13.5.1 Predictions After a Transformation
We can also get predictions from the log-log model. The default choice is a 95% prediction interval.
predict(crab_loglog, newdata = newcrab, interval = "prediction")
fit lwr upr
1 2.519095 1.125900 3.912291
2 2.933174 1.515548 4.350800
Of course, these predictions describe the log(force)
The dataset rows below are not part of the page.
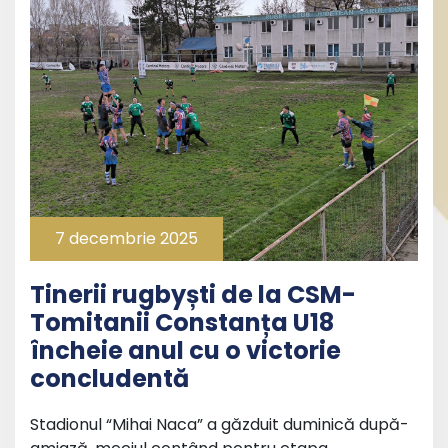
7 decembrie 2025
Tinerii rugbyști de la CSM-
Tomitanii Constanța U18
încheie anul cu o victorie
concludentă
Stadionul “Mihai Naca” a găzduit duminică după-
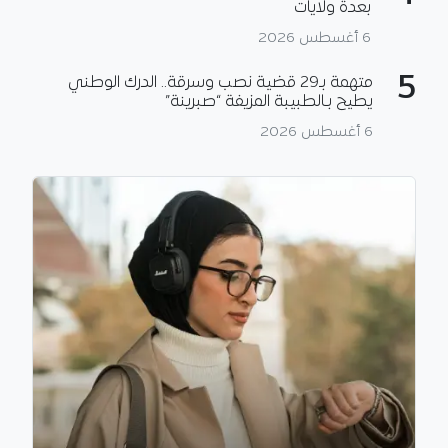
بعدة ولايات
6 أغسطس 2026
5
متهمة بـ29 قضية نصب وسرقة.. الدرك الوطني
يطيح بـالطبيبة المزيفة “صبرينة”
6 أغسطس 2026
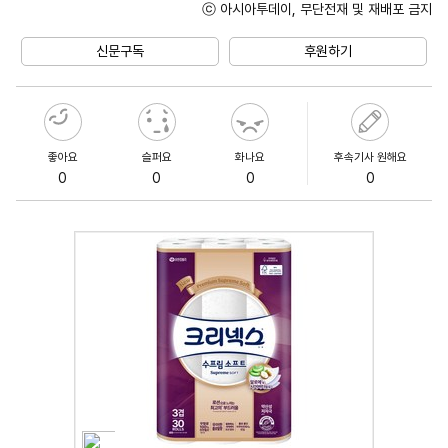
ⓒ 아시아투데이, 무단전재 및 재배포 금지
Unmute
신문구독
후원하기
좋아요
슬퍼요
화나요
후속기사 원해요
0
0
0
0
for such a crab claw. To get the prediction in terms of simple force, we’d need to back out of the logarithm, by exponentiating our point estimate and the prediction interval endpoints.
fit lwr upr
1 12.41736 3.082989 50.01341
2 18.78716 4.551916 77.54044
We’d interpret this result as saying, for the first new crab, that the log-log model’s predicted force associated with a single new crab claw with propodus height 10 mm is 12.4 Newtons, and that a 95% prediction interval for the true value of such a force for such a claw is between 3.1 and 50.0 Newtons.
13.5.2 Comparing Model Predictions
Suppose we wish to build a plot of force vs height with a straight line for the linear model’s predictions, and a new curve for the log-log model’s predictions, so that we can compare and contrast the implications of the two models on a common scale. The predict
function, when not given a new data frame, will use the existing predictor values that are in our crabs
data. Such predictions are often called fitted values.
To put the two sets of predictions on the same scale despite the differing outcomes in the two models, we’ll exponentiate the results of the log-log model, and build a little data frame containing the heights and the predicted forces from that model.
A cleaner way to do this might be to use the augment
function directly from broom
:
augment(crab_loglog)
# A tibble: 38 x 7
`log(force)` `log(height)` .fitted .hat .sigma .cooksd
<dbl> <dbl> <dbl> <dbl> <dbl> <dbl>
1 1.39 2.08 2.01 0.0280 0.676 1.28e- 2
2 2.71 2.07 1.98 0.0287 0.673 1.79e- 2
3 1.61 1.90 1.61 0.0499 0.684 8.06e-10
4 1.06 1.89 1.58 0.0530 0.679 1.69e- 2
5 1.16 1.61 0.945 0.142 0.683 1.01e- 2
6 2.25 2.07 1.98 0.0287 0.683 2.39e- 3
7 3.11 2.24 2.38 0.0301 0.673 1.90e- 2
8 2.00 2.12 2.10 0.0266 0.684 2.75e- 4
9 2.68 2.42 2.78 0.0561 0.684 6.30e- 4
10 2.16 2.15 2.18 0.0263 0.684 5.34e- 6
# ... with 28 more rows, and 1 more variable:
# .std.resid <dbl>
Now, we’re ready to use the geom_smooth
approach to plot the linear fit, and geom_line
(which also fits curves) to display the log-log fit.
ggplot(crabs, aes(x = height, y = force)) +
geom_point() +
geom_smooth(method = "lm", se = FALSE,
formula = y ~ x, col="blue", linetype = 2) +
geom_line(data = loglogdat, col = "red", linetype = 2, size = 1) +
annotate("text", 7, 12, label = "Linear Model", col = "blue") +
annotate("text", 10, 8, label = "Log-Log Model", col = "red") +
labs(title = "Comparing the Linear and Log-Log Models for Crab Claw data")
Based on these 38 crabs, we see some modest differences between the predictions of the two models, with the log-log model predicting generally lower closing force for a given propodus height than would be predicted by a linear model.